The take-home exercise provides students the opportunity to revise and practice the R packages and programming skills we learnt in-class at home. This time,the exercise requires students to be innovative and creative by applying appropriate R packages to design enlightening and yet functional data visualization for analytics purposes. Students are encouraged to create multiple data visualization and compare our pros and cons before finalizing the best design.

2. Getting Started

Before we get started, it is important for us to ensure that the required R packages have been installed. If yes, we will load the R packages. If they have yet to be installed, we will install the R packages and load them onto R environment.

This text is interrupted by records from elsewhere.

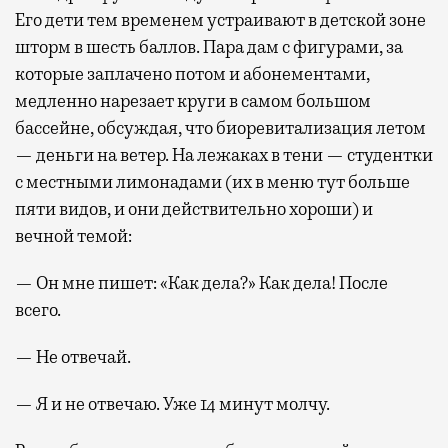
Его дети тем временем устраивают в детской зоне
шторм в шесть баллов. Пара дам с фигурами, за
которые заплачено потом и абонементами,
медленно нарезает круги в самом большом
бассейне, обсуждая, что биоревитализация летом
— деньги на ветер. На лежаках в тени — студентки
с местными лимонадами (их в меню тут больше
пяти видов, и они действительно хороши) и
вечной темой:
— Он мне пишет: «Как дела?» Как дела! После
всего.
— Не отвечай.
— Я и не отвечаю. Уже 14 минут молчу.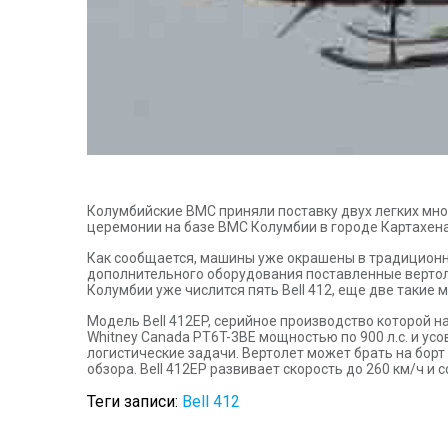
Колумбийские ВМС приняли поставку двух легких мно
церемонии на базе ВМС Колумбии в городе Картахена
Как сообщается, машины уже окрашены в традиционны
дополнительного оборудования поставленные верто
Колумбии уже числится пять Bell 412, еще две такие
Модель Bell 412EP, серийное производство которой на
Whitney Canada PT6T-3BE мощностью по 900 л.с. и ус
логистические задачи. Вертолет может брать на бор
обзора. Bell 412EP развивает скорость до 260 км/ч и
Теги записи:
Bell 412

packages = c('tidyverse','rvest','ggtern','ggrepel','ggpubr','stringr','lubridate','ggthemes','ggplot2','webr','ggdist','hrbrthemes','treemap','rPackedBar','plotly','ggiraph','zoo')
for(p in packages){
  if(!require(p, character.only =T)){
    install.packages(p)
  }
  library(p, character.only =T)
}

3. Importing Data

The code chunk below import Participants.csv from the data folder into R by using read_csv() of readr and save it as a tibble data frame called participants.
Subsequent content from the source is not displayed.